Quel avenir pour le patrimoine bâti par Retter ? L’inertie inhérente au fonctionnement des copropriétés devrait de facto lui conférer une protection. Car rassembler la multitude de copropriétaires autour d’un nouveau projet commun relève quasiment de la mission impossible. 130 copropriétaires se partagent ainsi le Forum Royal. Le Fonds de compensation (FdC) est le principal propriétaire, deux des cinq parties qui forment ce Léviathan lui appartiennent, soit 8 300 mètres carrés et 110 places de parking, loués en bloc au ministère de l’Économie. (Le FdC explique au Land avoir « hérité » l’immeuble de son prédécesseur, l’Établissement d’assurance contre la vieillesse et l’invalidité, qui avait acquis les terrains sur le Boulevard Royal en 1971 et chargé Retter du développement.)
L’encombrant héritage de Retter va donc probablement survivre pendant une grande partie du XXIe siècle. Pas besoin donc de l’inscrire sur la liste des Sites et Monuments ; même si ce serait là une belle ironie de l’histoire. Les monolithes modernistes ont aujourd’hui cinquante ans : leur production est presqu’aussi éloignée dans le temps que ne l’était celle des villas historicistes au moment où Retter les fit démolir. Alors qu’une partie de ses « grandes réalisations », notamment les mornes colosses brutalistes qui écrasent le boulevard d’Avranches, semblent au-delà de toute rédemption, d’autres œuvres (comme le Centre Bourse et le Monterey Palace) ont étonnamment bien résisté au temps, représentatives du cool d’une modernité passée.

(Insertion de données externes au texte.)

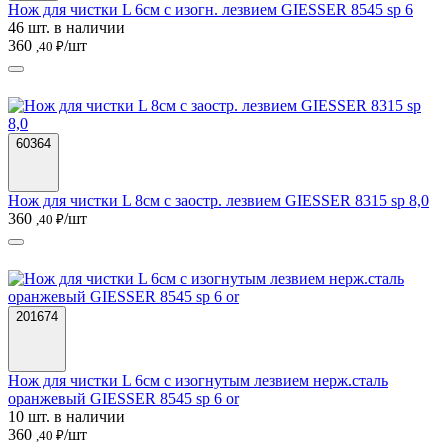
Нож для чистки L 6см с изогн. лезвием GIESSER 8545 sp 6
46 шт. в наличии
360
/шт
,40 ₽
60364
Нож для чистки L 8см с заостр. лезвием GIESSER 8315 sp 8,0
360
/шт
,40 ₽
201674
Нож для чистки L 6см с изогнутым лезвием нерж.сталь
оранжевый GIESSER 8545 sp 6 or
10 шт. в наличии
360
/шт
,40 ₽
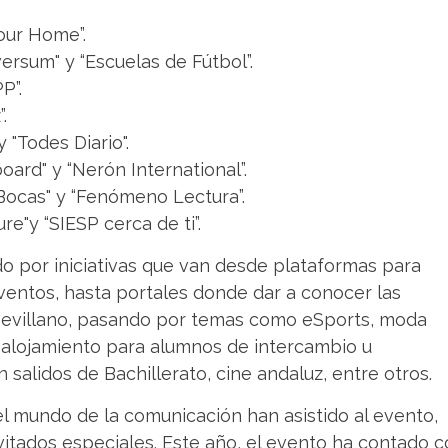
Your Home”.
ersum" y “Escuelas de Fútbol”.
P”.
.
 "Todes Diario".
oard" y “Nerón International”.
Bocas" y “Fenómeno Lectura”.
e"y “SIESP cerca de ti”.
do por iniciativas que van desde plataformas para
 eventos, hasta portales donde dar a conocer las
 sevillano, pasando por temas como eSports, moda
, alojamiento para alumnos de intercambio u
n salidos de Bachillerato, cine andaluz, entre otros.
l mundo de la comunicación han asistido al evento,
vitados especiales. Este año, el evento ha contado 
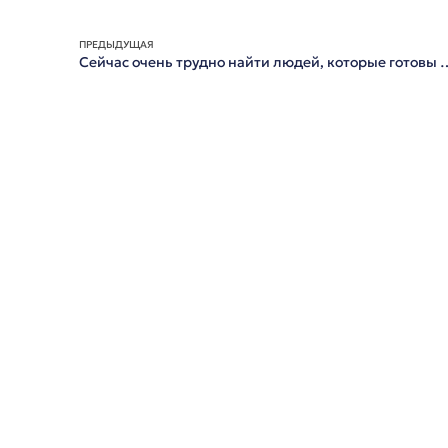
ПРЕДЫДУЩАЯ
Сейчас очень трудно найти людей, которые готовы брать на себ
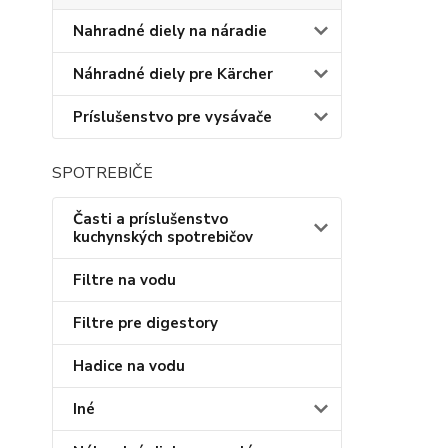
Nahradné diely na náradie
Náhradné diely pre Kärcher
Príslušenstvo pre vysávače
SPOTREBIČE
Časti a príslušenstvo
kuchynských spotrebičov
Filtre na vodu
Filtre pre digestory
Hadice na vodu
Iné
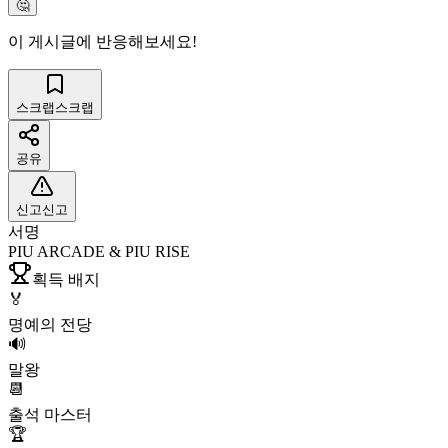
🤔
이 게시글에 반응해보세요!
스크랩
스크랩
공유
신고
신고
서명
PIU ARCADE & PIU RISE
획득 배지
🏅
명예의 전당
🔊
말왕
📆
출석 마스터
🏆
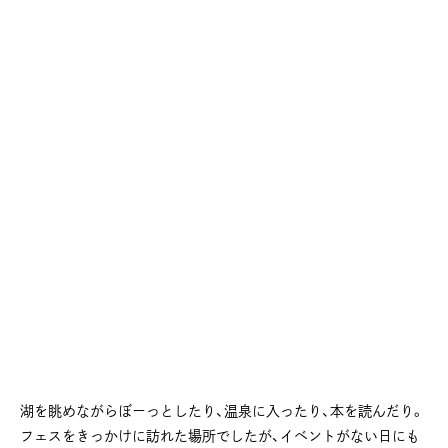
湖を眺めながらぼーっとしたり、温泉に入ったり、本を読んだり。
フェスをきっかけに訪れた場所でしたが、イベントがない日にも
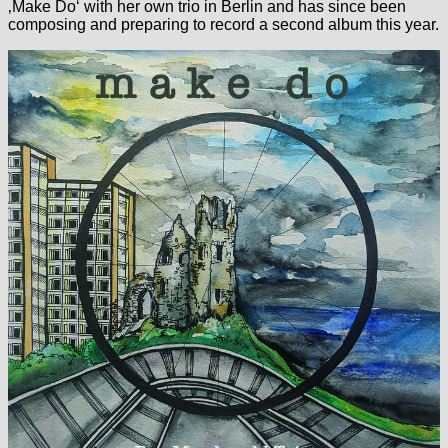
‚Make Do‘ with her own trio in Berlin and has since been
composing and preparing to record a second album this year.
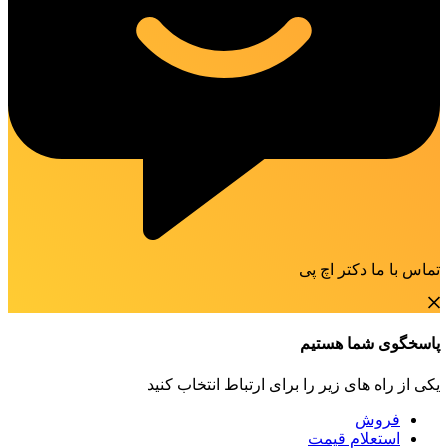
تماس با ما دکتر اچ پی
پاسخگوی شما هستیم
یکی از راه های زیر را برای ارتباط انتخاب کنید
فروش
استعلام قیمت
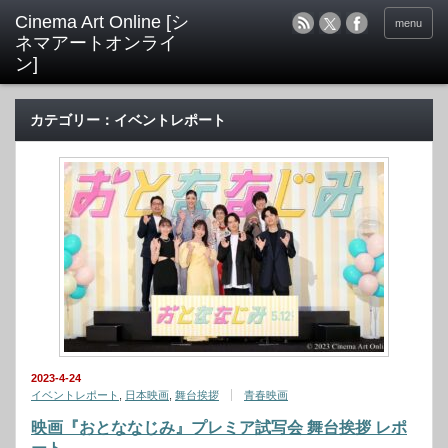
menu
カテゴリー：イベントレポート
2023-4-24
イベントレポート
,
日本映画
,
舞台挨拶
青春映画
映画『おとななじみ』プレミア試写会 舞台挨拶 レポ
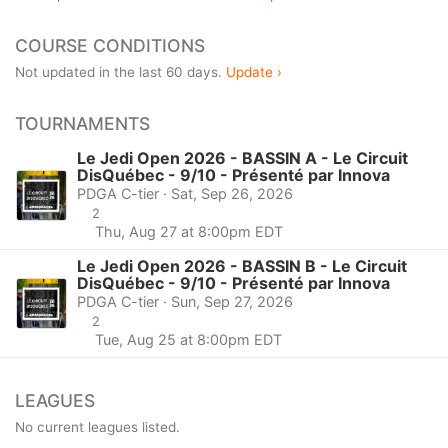
COURSE CONDITIONS
Not updated in the last 60 days.
Update ›
TOURNAMENTS
Le Jedi Open 2026 - BASSIN A - Le Circuit
DisQuébec - 9/10 - Présenté par Innova
PDGA C-tier · Sat, Sep 26, 2026
2
Thu, Aug 27 at 8:00pm EDT
Le Jedi Open 2026 - BASSIN B - Le Circuit
DisQuébec - 9/10 - Présenté par Innova
PDGA C-tier · Sun, Sep 27, 2026
2
Tue, Aug 25 at 8:00pm EDT
LEAGUES
No current leagues listed.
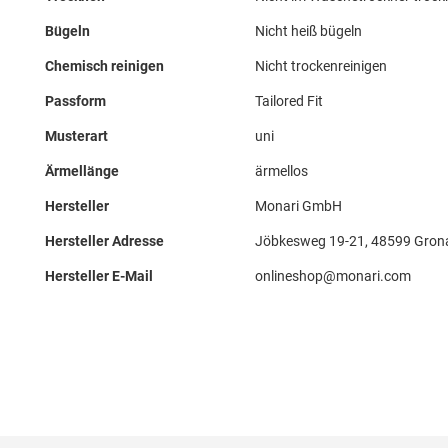
Bügeln
Nicht heiß bügeln
Chemisch reinigen
Nicht trockenreinigen
Passform
Tailored Fit
Musterart
uni
Ärmellänge
ärmellos
Hersteller
Monari GmbH
Hersteller Adresse
Jöbkesweg 19-21, 48599 Gron
Hersteller E-Mail
onlineshop@monari.com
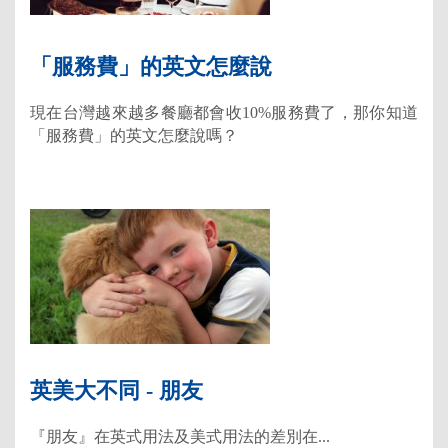
「服務費」的英文怎麼說
現在台灣越來越多餐廳都會收10%服務費了，那你知道
「服務費」的英文怎麼說嗎？
英美大不同 - 朋友
『朋友』在英式用法及美式用法的差別在...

L’œil de Christian Aschman
L’intérêt de la publication réside en large partie dans les photos signées Christian Aschman. Elles occupent une place proéminente dans le livre, et elles sont magnifiques. On a beau être passé de milliers de fois devant certains immeubles, c’est comme si on les découvrait pour la première fois grâce au regard d’Aschman. Le photographe réussit à faire apparaître leur beauté rationnelle (« qui touche au classicisme », estime Philippart), en faisant ressortir les jeux géométriques, les mosaïques, l’harmonie des colonnes ou certains agencements de la façade. Dommage seulement qu’Aschman n’ait pas plus documenté les intérieurs, surtout des copropriétés résidentielles, dont les appartements sont étonnamment spacieux et intelligemment proportionnés. Dotés d’un somptueux salon et d’un hall de nuit, ils étaient notamment conçus pour pouvoir organiser des fêtes sans réveiller les enfants.